ON THE HOME FRONT Mark Samuelson

Colorado’s mountain real estate scene tends to be about ski towns — but one spot that’s always popular for second homes has little to do with downhill skiing, and never did.

Grand Lake, 50 minutes from Winter Park, was a resort destination well before the state’s first rope-tow was installed. In 1896 the family of Kentwood agent Carolyn O’Donnell’s husband bought property they came to call their “summer camp.” Every year, she recounts, they’d make a three-day trip by wagon just to spend a few weeks on the lakeshore.

Now that takes a little over two hours, to where O’Donnell has a home she’s showing this Friday that could put a family within walking distance of the same attractions that were luring vacationers a century ago.

Starting with the lake — four miles around and near-400 feet deep — a natural feature carved out by the same glaciers that sculpted its backdrop in Rocky Mountain National Park.
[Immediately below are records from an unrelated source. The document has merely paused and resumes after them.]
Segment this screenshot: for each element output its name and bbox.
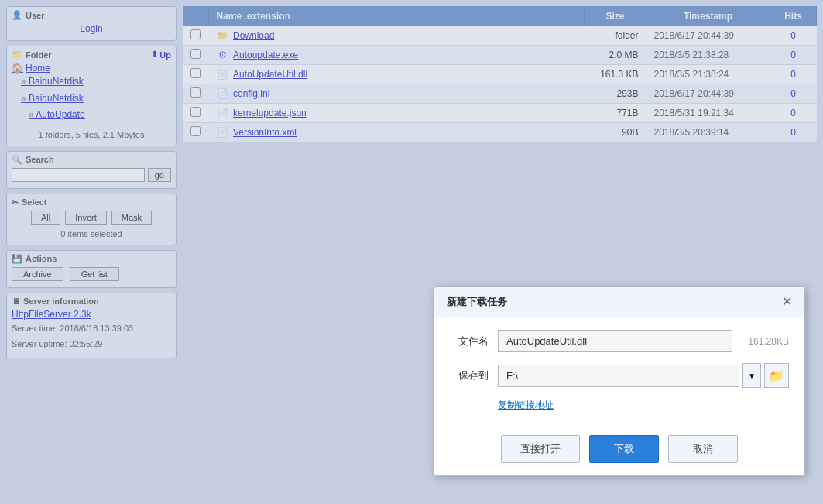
saveto-dropdown-button[interactable]: ▼ xyxy=(742,363,761,388)
cancel-button[interactable]: 取消 xyxy=(668,435,738,463)
open-directly-button[interactable]: 直接打开 xyxy=(501,435,580,463)
modal-footer: 直接打开 下载 取消 xyxy=(434,435,804,475)
modal-body: 文件名 161.28KB 保存到 ▼ 📁 复制链接地址 xyxy=(434,317,804,435)
saveto-label: 保存到 xyxy=(450,369,489,382)
modal-header: 新建下载任务 ✕ xyxy=(434,287,804,317)
download-button[interactable]: 下载 xyxy=(589,435,659,463)
saveto-folder-button[interactable]: 📁 xyxy=(764,363,789,388)
saveto-field: 保存到 ▼ 📁 xyxy=(450,363,789,388)
modal-title: 新建下载任务 xyxy=(447,295,507,309)
modal-close-button[interactable]: ✕ xyxy=(782,296,792,308)
filename-label: 文件名 xyxy=(450,334,489,348)
filesize-display: 161.28KB xyxy=(748,336,789,347)
copy-link-button[interactable]: 复制链接地址 xyxy=(450,399,789,412)
saveto-input[interactable] xyxy=(498,365,739,387)
modal-overlay: 新建下载任务 ✕ 文件名 161.28KB 保存到 ▼ 📁 复制链接地址 直接打… xyxy=(0,0,823,504)
saveto-row: ▼ 📁 xyxy=(498,363,789,388)
download-dialog: 新建下载任务 ✕ 文件名 161.28KB 保存到 ▼ 📁 复制链接地址 直接打… xyxy=(434,286,805,476)
filename-field: 文件名 161.28KB xyxy=(450,330,789,352)
filename-input[interactable] xyxy=(498,330,732,352)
Explorer John Wesley Powell made the connection that the lake was the headwater of the Colorado River, reaching 1,450 miles to the Gulf of California.

Boat dock

The house at 900 Tallaqua Drive is a 4-bedroom 4-bath layout that’s sized for overnighting cousins. It’s a 15 minute walk from Grand Lake’s historic boardwalk shopping and dining district along Grand Avenue. Better yet, she adds, it’s a 5-minute walk from the lake and from a marina on adjoining Shadow Mountain Reservoir where an owner has docking rights maintained by the Grand Lake Estates HOA.
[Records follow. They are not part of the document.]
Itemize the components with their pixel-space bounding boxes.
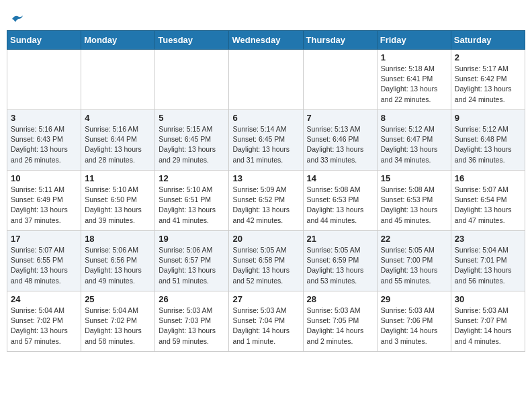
calendar-cell: 21Sunrise: 5:05 AM Sunset: 6:59 PM Dayli… xyxy=(303,231,377,291)
day-number: 2 xyxy=(455,52,521,62)
calendar-cell: 23Sunrise: 5:04 AM Sunset: 7:01 PM Dayli… xyxy=(451,231,525,291)
calendar-cell: 8Sunrise: 5:12 AM Sunset: 6:47 PM Daylig… xyxy=(377,110,451,171)
day-info: Sunrise: 5:03 AM Sunset: 7:04 PM Dayligh… xyxy=(232,306,299,347)
day-info: Sunrise: 5:12 AM Sunset: 6:47 PM Dayligh… xyxy=(381,124,447,165)
day-number: 15 xyxy=(381,173,447,183)
calendar-cell: 20Sunrise: 5:05 AM Sunset: 6:58 PM Dayli… xyxy=(229,231,303,291)
day-info: Sunrise: 5:07 AM Sunset: 6:55 PM Dayligh… xyxy=(11,245,77,286)
day-number: 9 xyxy=(455,113,521,123)
day-info: Sunrise: 5:11 AM Sunset: 6:49 PM Dayligh… xyxy=(11,185,77,226)
day-number: 17 xyxy=(11,234,77,244)
calendar-cell xyxy=(303,50,377,110)
day-number: 25 xyxy=(85,294,151,304)
day-info: Sunrise: 5:09 AM Sunset: 6:52 PM Dayligh… xyxy=(232,185,299,226)
calendar-cell: 27Sunrise: 5:03 AM Sunset: 7:04 PM Dayli… xyxy=(229,291,303,352)
day-number: 29 xyxy=(381,294,447,304)
day-info: Sunrise: 5:10 AM Sunset: 6:50 PM Dayligh… xyxy=(85,185,151,226)
logo-bird-icon xyxy=(11,13,24,24)
calendar-cell: 6Sunrise: 5:14 AM Sunset: 6:45 PM Daylig… xyxy=(229,110,303,171)
day-number: 18 xyxy=(85,234,151,244)
day-number: 26 xyxy=(159,294,225,304)
calendar-cell: 11Sunrise: 5:10 AM Sunset: 6:50 PM Dayli… xyxy=(81,171,155,231)
calendar-cell: 10Sunrise: 5:11 AM Sunset: 6:49 PM Dayli… xyxy=(7,171,81,231)
day-number: 1 xyxy=(381,52,447,62)
calendar-cell xyxy=(229,50,303,110)
day-info: Sunrise: 5:16 AM Sunset: 6:43 PM Dayligh… xyxy=(11,124,77,165)
calendar-cell: 5Sunrise: 5:15 AM Sunset: 6:45 PM Daylig… xyxy=(155,110,229,171)
day-info: Sunrise: 5:07 AM Sunset: 6:54 PM Dayligh… xyxy=(455,185,521,226)
day-info: Sunrise: 5:06 AM Sunset: 6:57 PM Dayligh… xyxy=(159,245,225,286)
calendar-cell: 25Sunrise: 5:04 AM Sunset: 7:02 PM Dayli… xyxy=(81,291,155,352)
day-info: Sunrise: 5:08 AM Sunset: 6:53 PM Dayligh… xyxy=(307,185,373,226)
day-info: Sunrise: 5:03 AM Sunset: 7:03 PM Dayligh… xyxy=(159,306,225,347)
calendar-week-4: 17Sunrise: 5:07 AM Sunset: 6:55 PM Dayli… xyxy=(7,231,525,291)
day-number: 6 xyxy=(232,113,299,123)
calendar-header-row: SundayMondayTuesdayWednesdayThursdayFrid… xyxy=(7,31,525,50)
day-number: 19 xyxy=(159,234,225,244)
day-number: 10 xyxy=(11,173,77,183)
day-info: Sunrise: 5:18 AM Sunset: 6:41 PM Dayligh… xyxy=(381,64,447,105)
logo xyxy=(9,11,24,25)
day-info: Sunrise: 5:12 AM Sunset: 6:48 PM Dayligh… xyxy=(455,124,521,165)
day-number: 11 xyxy=(85,173,151,183)
calendar-cell: 18Sunrise: 5:06 AM Sunset: 6:56 PM Dayli… xyxy=(81,231,155,291)
day-number: 27 xyxy=(232,294,299,304)
day-info: Sunrise: 5:03 AM Sunset: 7:07 PM Dayligh… xyxy=(455,306,521,347)
day-info: Sunrise: 5:05 AM Sunset: 6:59 PM Dayligh… xyxy=(307,245,373,286)
calendar-cell: 14Sunrise: 5:08 AM Sunset: 6:53 PM Dayli… xyxy=(303,171,377,231)
calendar-cell: 15Sunrise: 5:08 AM Sunset: 6:53 PM Dayli… xyxy=(377,171,451,231)
day-info: Sunrise: 5:05 AM Sunset: 6:58 PM Dayligh… xyxy=(232,245,299,286)
calendar-cell: 3Sunrise: 5:16 AM Sunset: 6:43 PM Daylig… xyxy=(7,110,81,171)
day-number: 21 xyxy=(307,234,373,244)
calendar-week-5: 24Sunrise: 5:04 AM Sunset: 7:02 PM Dayli… xyxy=(7,291,525,352)
day-number: 20 xyxy=(232,234,299,244)
day-info: Sunrise: 5:14 AM Sunset: 6:45 PM Dayligh… xyxy=(232,124,299,165)
day-info: Sunrise: 5:04 AM Sunset: 7:01 PM Dayligh… xyxy=(455,245,521,286)
day-number: 13 xyxy=(232,173,299,183)
calendar-week-3: 10Sunrise: 5:11 AM Sunset: 6:49 PM Dayli… xyxy=(7,171,525,231)
calendar-week-2: 3Sunrise: 5:16 AM Sunset: 6:43 PM Daylig… xyxy=(7,110,525,171)
col-header-thursday: Thursday xyxy=(303,31,377,50)
calendar-cell: 4Sunrise: 5:16 AM Sunset: 6:44 PM Daylig… xyxy=(81,110,155,171)
calendar-cell: 16Sunrise: 5:07 AM Sunset: 6:54 PM Dayli… xyxy=(451,171,525,231)
day-number: 4 xyxy=(85,113,151,123)
day-info: Sunrise: 5:13 AM Sunset: 6:46 PM Dayligh… xyxy=(307,124,373,165)
day-number: 23 xyxy=(455,234,521,244)
col-header-wednesday: Wednesday xyxy=(229,31,303,50)
calendar-cell: 7Sunrise: 5:13 AM Sunset: 6:46 PM Daylig… xyxy=(303,110,377,171)
day-number: 28 xyxy=(307,294,373,304)
day-info: Sunrise: 5:04 AM Sunset: 7:02 PM Dayligh… xyxy=(85,306,151,347)
col-header-monday: Monday xyxy=(81,31,155,50)
day-info: Sunrise: 5:03 AM Sunset: 7:06 PM Dayligh… xyxy=(381,306,447,347)
day-info: Sunrise: 5:15 AM Sunset: 6:45 PM Dayligh… xyxy=(159,124,225,165)
day-number: 30 xyxy=(455,294,521,304)
day-info: Sunrise: 5:16 AM Sunset: 6:44 PM Dayligh… xyxy=(85,124,151,165)
calendar-cell xyxy=(7,50,81,110)
day-number: 22 xyxy=(381,234,447,244)
calendar-cell: 22Sunrise: 5:05 AM Sunset: 7:00 PM Dayli… xyxy=(377,231,451,291)
calendar-cell: 1Sunrise: 5:18 AM Sunset: 6:41 PM Daylig… xyxy=(377,50,451,110)
day-number: 14 xyxy=(307,173,373,183)
col-header-tuesday: Tuesday xyxy=(155,31,229,50)
day-info: Sunrise: 5:17 AM Sunset: 6:42 PM Dayligh… xyxy=(455,64,521,105)
calendar-cell xyxy=(155,50,229,110)
col-header-friday: Friday xyxy=(377,31,451,50)
calendar-cell: 12Sunrise: 5:10 AM Sunset: 6:51 PM Dayli… xyxy=(155,171,229,231)
col-header-saturday: Saturday xyxy=(451,31,525,50)
day-number: 7 xyxy=(307,113,373,123)
calendar-cell: 19Sunrise: 5:06 AM Sunset: 6:57 PM Dayli… xyxy=(155,231,229,291)
calendar-cell: 17Sunrise: 5:07 AM Sunset: 6:55 PM Dayli… xyxy=(7,231,81,291)
day-info: Sunrise: 5:05 AM Sunset: 7:00 PM Dayligh… xyxy=(381,245,447,286)
calendar-cell: 13Sunrise: 5:09 AM Sunset: 6:52 PM Dayli… xyxy=(229,171,303,231)
calendar-week-1: 1Sunrise: 5:18 AM Sunset: 6:41 PM Daylig… xyxy=(7,50,525,110)
page-header xyxy=(7,7,525,25)
calendar-cell: 26Sunrise: 5:03 AM Sunset: 7:03 PM Dayli… xyxy=(155,291,229,352)
day-number: 5 xyxy=(159,113,225,123)
calendar-cell: 24Sunrise: 5:04 AM Sunset: 7:02 PM Dayli… xyxy=(7,291,81,352)
calendar-cell: 28Sunrise: 5:03 AM Sunset: 7:05 PM Dayli… xyxy=(303,291,377,352)
day-info: Sunrise: 5:03 AM Sunset: 7:05 PM Dayligh… xyxy=(307,306,373,347)
calendar-cell: 30Sunrise: 5:03 AM Sunset: 7:07 PM Dayli… xyxy=(451,291,525,352)
day-info: Sunrise: 5:10 AM Sunset: 6:51 PM Dayligh… xyxy=(159,185,225,226)
day-number: 3 xyxy=(11,113,77,123)
day-number: 24 xyxy=(11,294,77,304)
From there one can set out onto Shadow Mountain Reservoir (that water is a little warmer for swimming or water skiing, O’Donnell says); or pass under Rainbow Bridge and down the quarter-mile channel into the colder natural lake, fed by snow melt.
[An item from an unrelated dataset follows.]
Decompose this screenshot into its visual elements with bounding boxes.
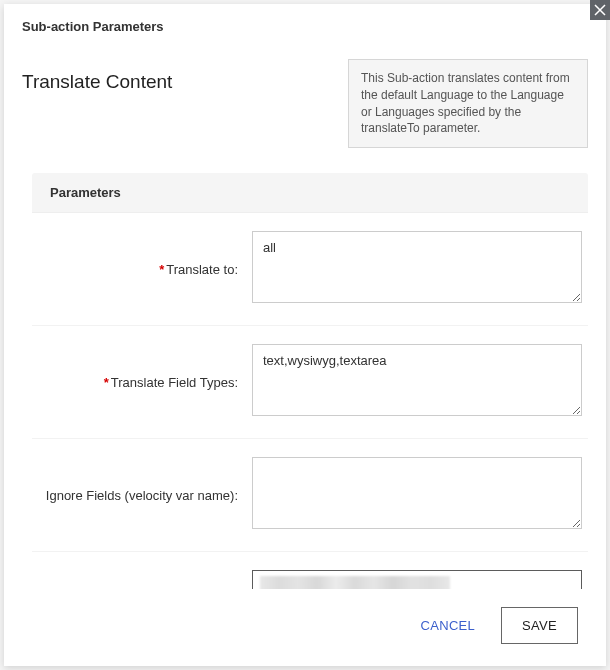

“You can put a boat in and you don’t have to take it out until the end of the season,” O’Donnell said.

The house itself, built in 1983, was renovated to the studs in 2023, its cabin-style layout opened up into a wide family/dining area that includes a gourmet kitchen with premium appliances. The new interior has the bright-and-white look, offset by hardwood floors and by beetle-kill ceilings with that characteristic blue hue.

Like most vacation properties, it’s sold fully furnished, has all-new mechanical systems, and lots of storage for mountain “stuff” to match the attractions with 15 minutes of here, including fishing, hiking into the national park, and Nordic trails.

Price reduced

The price — already reduced — is $1.499 million, for 3,047 square feet plus a 2-car garage on a near-quarter-acre lot. To put that in perspective, O’Donnell says lakefront properties with marina access are averaging  $3-to-$3.5 million on the lake, $2.5 million on Shadow Mountain Reservoir.

The mountain market, O’Donnell adds, shows inventory up but prices stable, with supply growing faster for condos than for single-family homes like this one. “It’s a good time to buy,” she said, noting that sellers will be more negotiable.

She’ll do a happy-hour open house from 1-to-3 p.m., and point to some of her own clan’s favorite destinations, including kid-friendly Coyote Valley Trail five miles into the national park, and the lake’s beach beside Miyauchi’s Snack Bar, with the “best burger and ice cream cone in town.”

About this home:

Where: 900 Tallaqua Drive, Grand Lake. From I-70 west of Idaho Springs, take Exit 232 onto U.S. 40/Empire-Granby, continue 47 miles to U.S. 34; turn right, continue 14.5 miles to Grand Lake’s entry at W. Portal Road, take Portal 2 blocks to Lake Avenue, turn right 1 block to Shadow Mountain Drive to Tallaqua Drive.

When: Friday, July 13, 1 p.m. to 3 p.m.